Heritage University
- Type: Private university
- Established: 1907
- Accreditation: Northwest Commission on Colleges and Universities
- President: Chris Gilmer
- Provost: Ivan Banks (interim)
- Academic staff: 190
- Administrative staff: 147
- Students: 991
- Undergraduates: 824
- Postgraduates: 167
- Location: Toppenish, Washington, United States
- Campus: Rural: 23 acres;
- Website: www.heritage.edu

= Heritage University =

Private university in Toppenish, Washington, US

Heritage University is a private university on the Yakama Indian Reservation in Toppenish, Washington, United States. It offers associate, bachelor's, and master's degrees.

==History==
Founded in 1907 by the Sisters of the Holy Names of Jesus and Mary as Holy Names College in Spokane, Washington, the institution subsequently changed its name to Fort Wright College. In 1982, Fort Wright College moved its administration to Toppenish and was renamed Heritage College, which operated there and in Omak, while maintaining the Spokane campus. Five years later, the Spokane campus was closed.

A fire which started on July 8, 2012, destroyed the university's oldest building, Petrie Hall.

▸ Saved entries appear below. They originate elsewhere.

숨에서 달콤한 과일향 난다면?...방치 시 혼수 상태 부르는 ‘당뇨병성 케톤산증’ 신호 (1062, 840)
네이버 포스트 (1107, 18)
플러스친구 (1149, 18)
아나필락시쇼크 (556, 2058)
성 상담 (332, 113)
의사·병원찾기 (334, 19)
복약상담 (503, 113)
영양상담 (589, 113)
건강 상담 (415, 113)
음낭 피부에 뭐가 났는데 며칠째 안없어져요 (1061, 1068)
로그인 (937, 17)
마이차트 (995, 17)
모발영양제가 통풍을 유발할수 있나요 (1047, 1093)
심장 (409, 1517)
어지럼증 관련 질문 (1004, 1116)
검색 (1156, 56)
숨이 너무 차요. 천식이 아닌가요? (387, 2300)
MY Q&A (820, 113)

==Cooperative agreements==

Heritage University offers upper-division classes at three Washington community college campuses to allow students to work toward a four-year degree from Heritage. This cooperative program began in 1993 to allow holders of associate degrees from Big Bend Community College in Moses Lake to apply their credits toward a Heritage bachelor's degree. Similar cooperative arrangements were established with Columbia Basin College in Pasco and Highline Community College in Des Moines in 2003 and 2006, respectively.